Politicians and officials who participated in the 2009 G20 summit had their phone and computer activity monitored by the British government, which was hosting the event, according to The Guardian newspaper.

The revelation is the latest disclosure from Edward Snowden, a former government contractor, who earlier this month shared classified information detailing the U.S. National Security Agency's monitoring of phone and Internet data.

The report comes ahead of the G8 summit in Northern Ireland, where talks over Syria and a U.S.-European Union trade accord threaten to be overshadowed by the growing controversy over secret surveillance. 

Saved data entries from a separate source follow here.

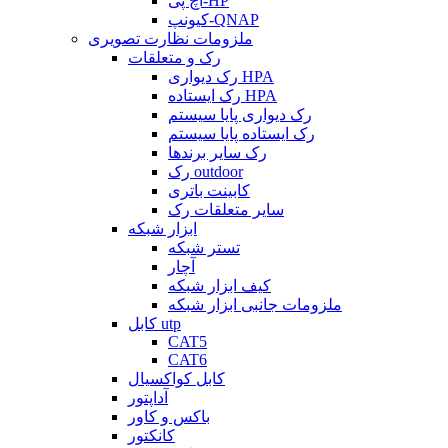
اچ پی-HP
کیونپ-QNAP
ملزومات نظارت تصویری
رک و متعلقات
رک دیواری HPA
رک ایستاده HPA
رک دیواری پایا سیستم
رک ایستاده پایا سیستم
رک سایر برندها
رک outdoor
کابینت باتری
سایر متعلقات رک
ابزار شبکه
تستر شبکه
آچار
کیف ابزار شبکه
ملزومات جانبی ابزار شبکه
کابل utp
CAT5
CAT6
کابل کواکسیال
آداپتور
باکس و کاور
کانکتور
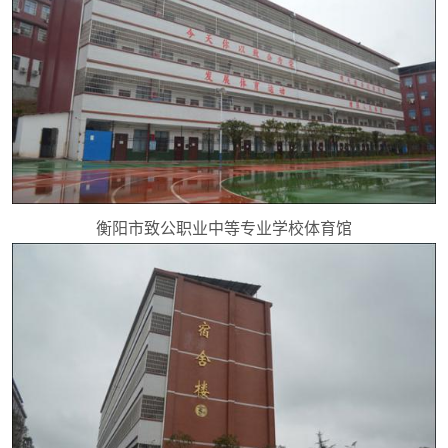
衡阳市致公职业中等专业学校体育馆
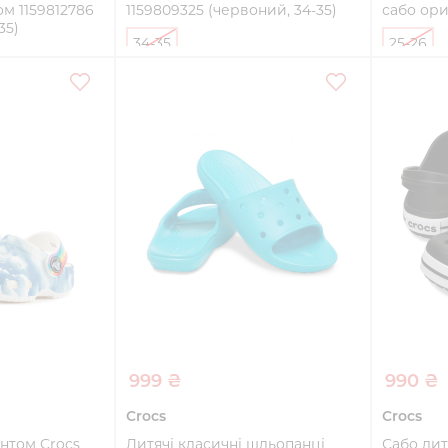
ом 1159812786
1159809325 (червоний, 34-35)
сабо ори
35)
34-35
25-26
Купити
ти
999 ₴
990 ₴
Crocs
Crocs
интом Crocs
Дитячі класичні шльопанці
Сабо дит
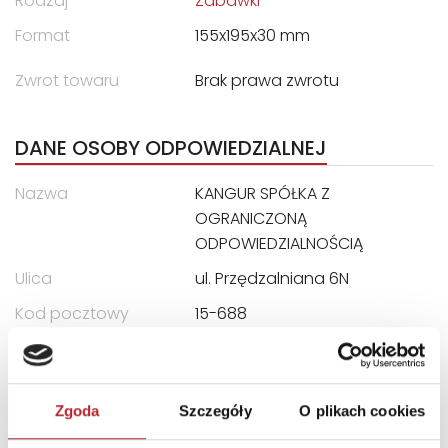
Rodzaj
Zabawki
Format
155x195x30 mm
Zwrot towaru
Brak prawa zwrotu
DANE OSOBY ODPOWIEDZIALNEJ
Nazwa
KANGUR SPÓŁKA Z
OGRANICZONĄ
ODPOWIEDZIALNOŚCIĄ
Ulica
ul. Przędzalniana 6N
Kod pocztowy
15-688
Miasto
Białystok
E-mail
info@ekangur.pl
Zgoda
Szczegóły
O plikach cookies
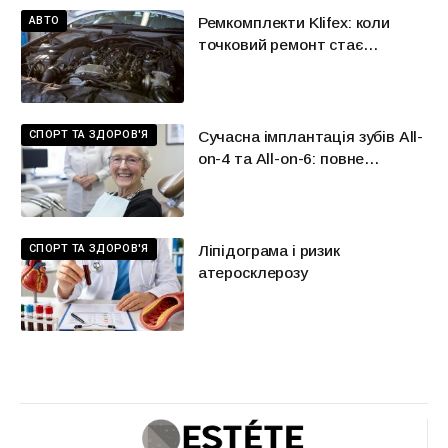
АВТО
Ремкомплекти Klifex: коли
точковий ремонт стає
розумнішою альтернативою
великій заміні
СПОРТ ТА ЗДОРОВ'Я
Сучасна імплантація зубів All-
on-4 та All-on-6: повне
відновлення усмішки в Києві
СПОРТ ТА ЗДОРОВ'Я
Ліпідограма і ризик
атеросклерозу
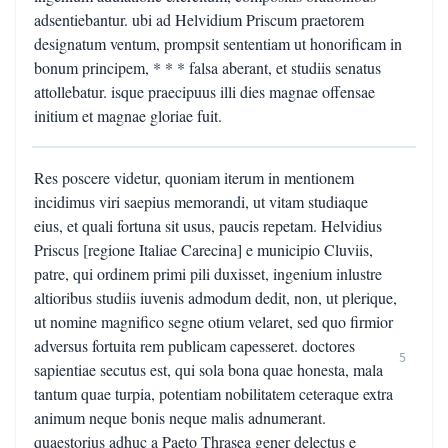
adsentiebantur. ubi ad Helvidium Priscum praetorem
designatum ventum, prompsit sententiam ut honorificam in
bonum principem, * * * falsa aberant, et studiis senatus
attollebatur. isque praecipuus illi dies magnae offensae
initium et magnae gloriae fuit.
Res poscere videtur, quoniam iterum in mentionem
incidimus viri saepius memorandi, ut vitam studiaque
eius, et quali fortuna sit usus, paucis repetam. Helvidius
Priscus [regione Italiae Carecina] e municipio Cluviis,
patre, qui ordinem primi pili duxisset, ingenium inlustre
altioribus studiis iuvenis admodum dedit, non, ut plerique,
ut nomine magnifico segne otium velaret, sed quo firmior
adversus fortuita rem publicam capesseret. doctores
5
sapientiae secutus est, qui sola bona quae honesta, mala
tantum quae turpia, potentiam nobilitatem ceteraque extra
animum neque bonis neque malis adnumerant.
quaestorius adhuc a Paeto Thrasea gener delectus e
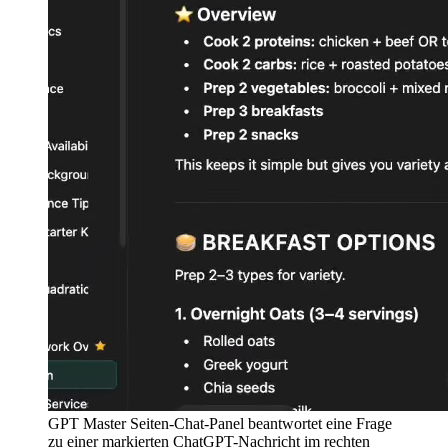
GPT Master Seiten-Chat-Panel beantwortet eine Frage
zu einer markierten ChatGPT-Nachricht im rechten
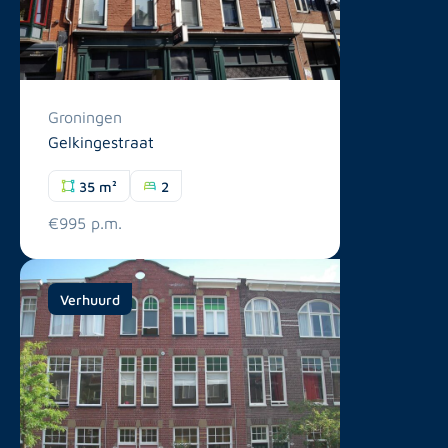
Groningen
Gelkingestraat
35 m²
2
€995 p.m.
Verhuurd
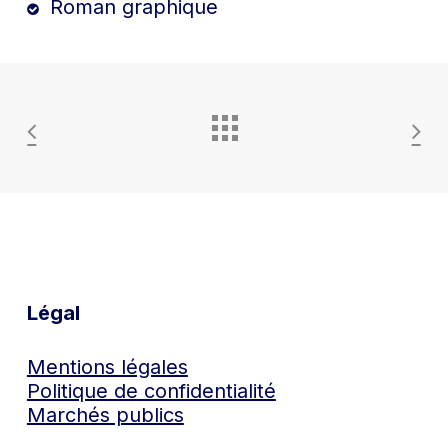
Roman graphique
Légal
Mentions légales
Politique de confidentialité
Marchés publics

According to The Guardian, during the 2009 meeting of the Group of Twenty Finance Ministers and Central Bank Governors in London, the computer and phone activity of foreign officials was monitored by the Government Communications Headquarters (GCHQ), the British counterpart to the National Security Agency.

In some cases the foreign officials were encouraged to use fake Internet cafes set up so that their correspondence could be secretly monitored. 

The GCHQ also monitored the phone calls and emails from delegates’ BlackBerrys. Forty-five analysts were tasked with providing a "live round-the-clock summary" of the monitored communications, The Guardian reported. 

The secret monitoring was meant to give British officials an advantage in the G20 meetings, and the documents suggest the surveillance may have been sanctioned by then-Prime Minister Gordon Brown. 

The documents leaked by Snowden suggest the NSA also attempted to secretly monitor then-Russian President Dmitry Medvedev's phone calls to Moscow.